#### EXERCISE DETAILS:
Please copy out each line of the entries in which "Enerbras" appears.

Dataset items:

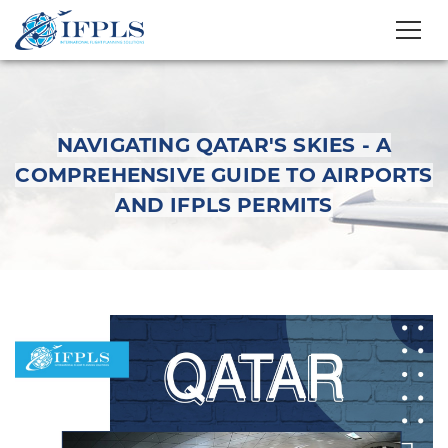
NAVIGATING QATAR'S SKIES - A
COMPREHENSIVE GUIDE TO AIRPORTS
AND IFPLS PERMITS
Navigating Qatar's
Skies - A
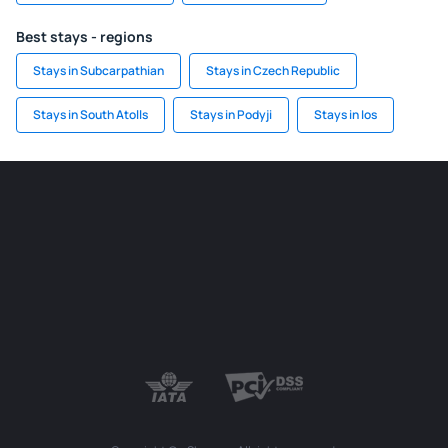
Best stays - regions
Stays in Subcarpathian
Stays in Czech Republic
Stays in South Atolls
Stays in Podyji
Stays in Ios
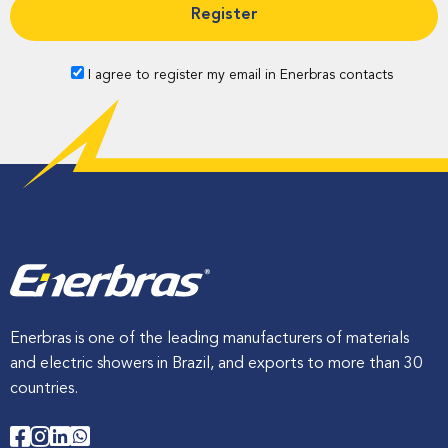
o
n
a
f
n
e
d
p
I agree to register my email in Enerbras contacts
s
r
s
o
m
i
i
o
n
e
n
n
c
e
i
n
t
h
e
t
o
Enerbras is one of the leading manufacturers of materials
o
l
and electric showers in Brazil, and exports to more than 30
s
countries.
a
n
d
e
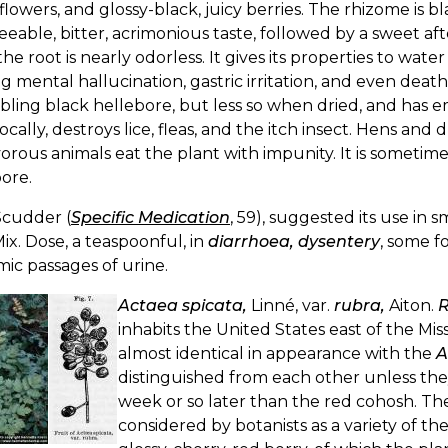
flowers, and glossy-black, juicy berries. The rhizome is 
eeable, bitter, acrimonious taste, followed by a sweet a
the root is nearly odorless. It gives its properties to wat
g mental hallucination, gastric irritation, and even death
bling black hellebore, but less so when dried, and has
ocally, destroys lice, fleas, and the itch insect. Hens and 
orous animals eat the plant with impunity. It is sometim
ore.
Scudder (
Specific Medication
, 59), suggested its use in s
. Mix. Dose, a teaspoonful, in
diarrhoea, dysentery
, some f
ic passages of urine.
Actaea spicata,
Linné, var.
rubra,
Aiton.
R
inhabits the United States east of the Miss
almost identical in appearance with the
A
distinguished from each other unless they 
week or so later than the red cohosh. The fr
considered by botanists as a variety of t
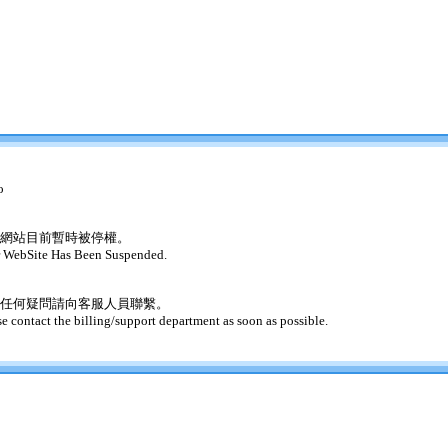
o
網站目前暫時被停權。
 WebSite Has Been Suspended.
任何疑問請向客服人員聯繫。
se contact the billing/support department as soon as possible.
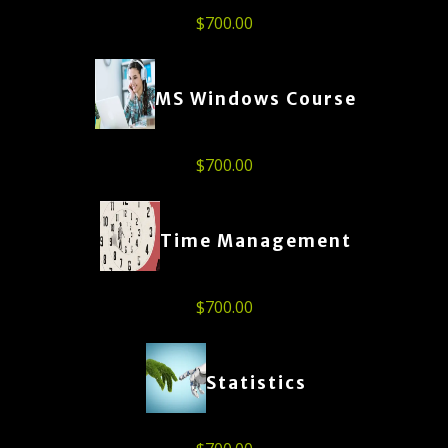
$
700.00
MS Windows Course
$
700.00
Time Management
$
700.00
Statistics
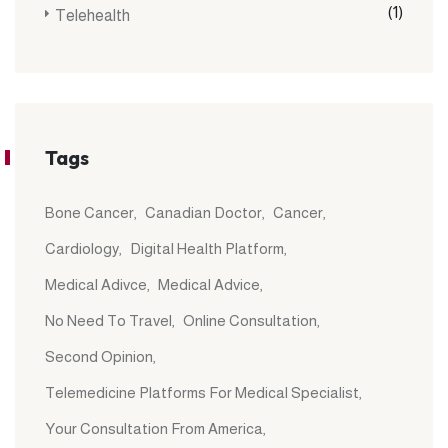
(1)
Telehealth
Tags
Bone Cancer
Canadian Doctor
Cancer
Cardiology
Digital Health Platform
Medical Adivce
Medical Advice
No Need To Travel
Online Consultation
Second Opinion
Telemedicine Platforms For Medical Specialist
Your Consultation From America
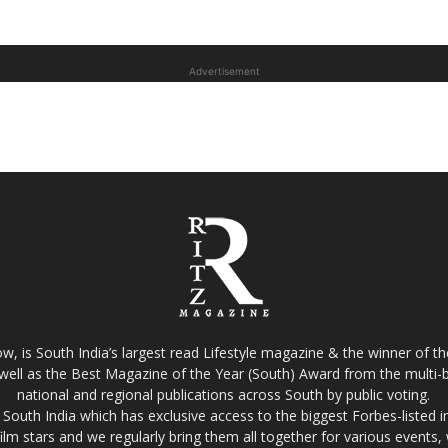
Advertisement
w, is South India’s largest read Lifestyle magazine & the winner of 
well as the Best Magazine of the Year (South) Award from the multi-bi
national and regional publications across South by public voting.
South India which has exclusive access to the biggest Forbes-listed indu
film stars and we regularly bring them all together for various events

#### EXERCISE ANSWER:
I agree to register my email in Enerbras contacts
Enerbras is one of the leading manufacturers of materials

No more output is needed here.